DuJour
- Categories: Lifestyle
- Frequency: Quarterly
- Total circulation: 100,000
- Founder: Jason Binn
- First issue: September 2012
- Company: DuJour Media
- Country: United States
- Based in: New York City
- Language: English
- Website: www.dujour.com

= DuJour Media =

Lifestyle publishing brand

DuJour is a print and digital luxury lifestyle publishing brand. Its chief publication is DuJour Magazine, a controlled circulation quarterly print magazine for which subscribers must fulfill highly specific wealth requirements, with one of the criteria being "a net worth of over $5 million". There is also a monthly digital version, and a weekly e-mail newsletter. The print publication is distributed to more than 100,000, and is audited by BPA Worldwide. The average age of its readership is 41.

It is distributed in U.S. markets, such as Southern California, New York, Chicago, Palm Beach, Miami, Atlanta, Dallas, Houston, San Francisco and Las Vegas, with seasonal editions in the Hamptons, Aspen, and Sun Valley. It sets aside half the editorial content for local and regional news and events.

==History==
The DuJour Media brand was created by Niche Media founder Jason Binn in September 2012. The idea was to offer the "glamour of print" while tapping into the fast-paced consumer effect of the digital world.

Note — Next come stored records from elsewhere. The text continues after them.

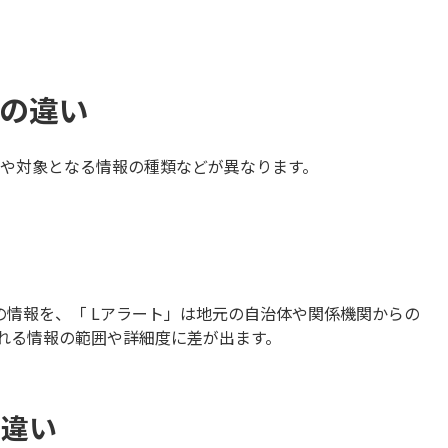
トの違い
元や対象となる情報の種類などが異なります。
の情報を、「 Lアラート」は地元の自治体や関係機関からの
れる情報の範囲や詳細度に差が出ます。
の違い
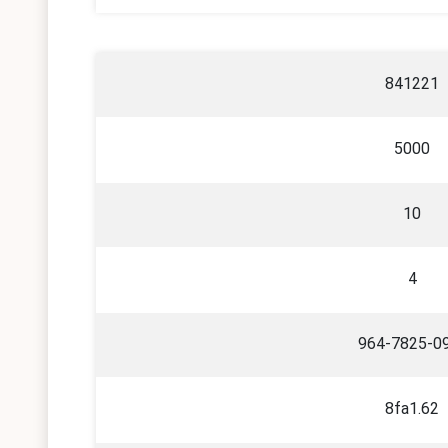
841221
5000
10
4
964-7825-0
8fa1.62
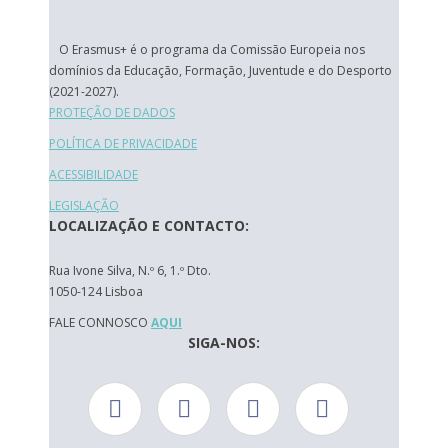
O Erasmus+ é o programa da Comissão Europeia nos
domínios da Educação, Formação, Juventude e do Desporto
(2021-2027).
PROTEÇÃO DE DADOS
POLÍTICA DE PRIVACIDADE
ACESSIBILIDADE
LEGISLAÇÃO
LOCALIZAÇÃO E CONTACTO:
Rua Ivone Silva, N.º 6, 1.º Dto.
1050-124 Lisboa
FALE CONNOSCO
AQUI
SIGA-NOS:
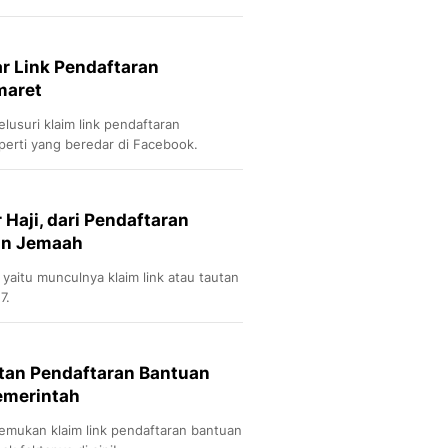
ar Link Pendaftaran
maret
usuri klaim link pendaftaran
perti yang beredar di Facebook.
Haji, dari Pendaftaran
an Jemaah
 yaitu munculnya klaim link atau tautan
7.
tan Pendaftaran Bantuan
Pemerintah
mukan klaim link pendaftaran bantuan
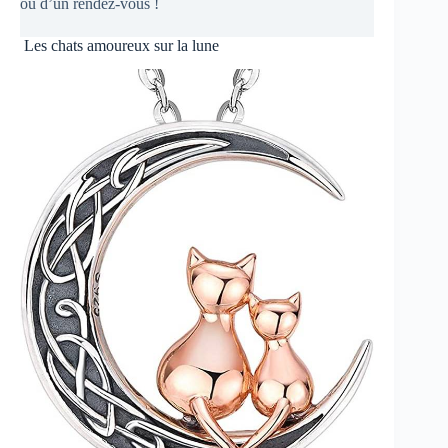
ou d’un rendez-vous !
Les chats amoureux sur la lune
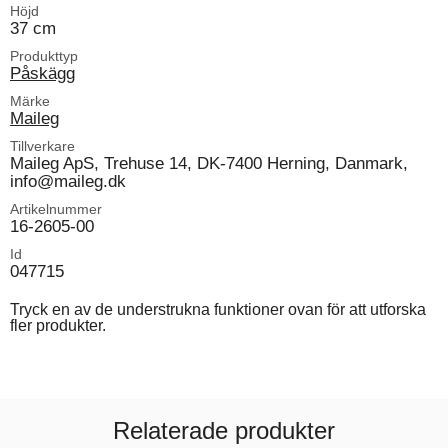
Höjd
37 cm
Produkttyp
Påskägg
Märke
Maileg
Tillverkare
Maileg ApS, Trehuse 14, DK-7400 Herning, Danmark,
info@maileg.dk
Artikelnummer
16-2605-00
Id
047715
Tryck en av de understrukna funktioner ovan för att utforska
fler produkter.
Relaterade produkter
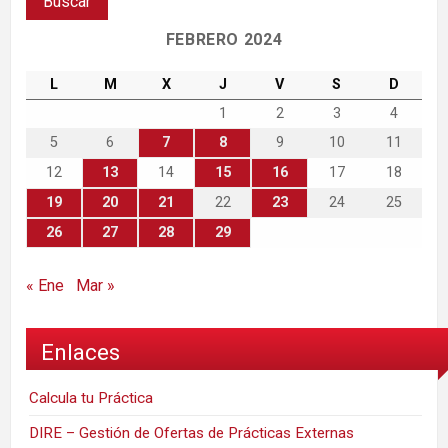
FEBRERO 2024
L
M
X
J
V
S
D
1
2
3
4
5
6
7
8
9
10
11
12
13
14
15
16
17
18
19
20
21
22
23
24
25
26
27
28
29
« Ene
Mar »
Enlaces
Calcula tu Práctica
DIRE – Gestión de Ofertas de Prácticas Externas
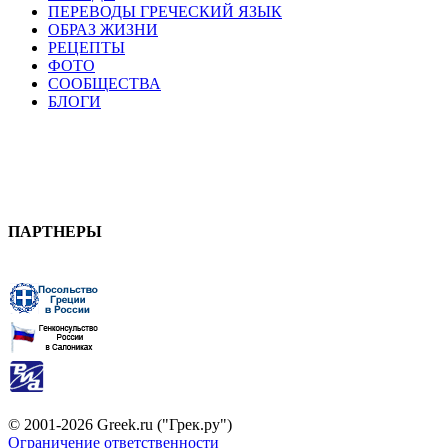
ПЕРЕВОДЫ ГРЕЧЕСКИЙ ЯЗЫК
ОБРАЗ ЖИЗНИ
РЕЦЕПТЫ
ФОТО
СООБЩЕСТВА
БЛОГИ
ПАРТНЕРЫ
© 2001-2026 Greek.ru ("Грек.ру")
Ограничение ответственности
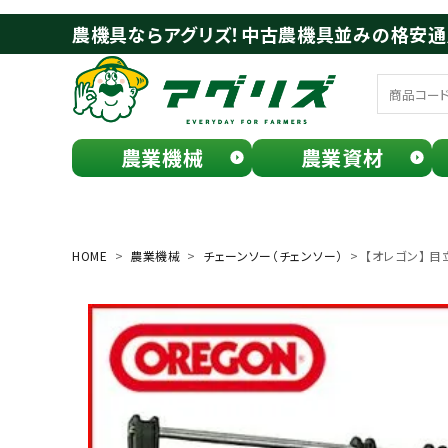
農機具ならアグリズ！中古農機具並みの格安
農業機械
農業資材
meeting_room
person
ログイン
会員登録
HOME
農業機械
チェーンソー（チェンソー）
【オレゴン】 目
search
お気に入り一覧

Its total reach is near 4 million. For the brands that advertise to DuJour's readership, the value of its annual offerings, combining its digital and social reach with the quarterly rhythm of its print magazine, is estimated to be worth just over $2 million.

==Awards==

- DuJour.com was awarded a Webby for Best Home/Welcome Page.
- DuJour was selected as the Best Newcomer in the AdWeek Hot List Readers’ Choice Poll of 2013, and as Hottest Lifestyle Magazine in 2014.
- In 2014, DuJour was among the Reader's Choice Award Top 10 Covers by the American Society of Magazine Editors.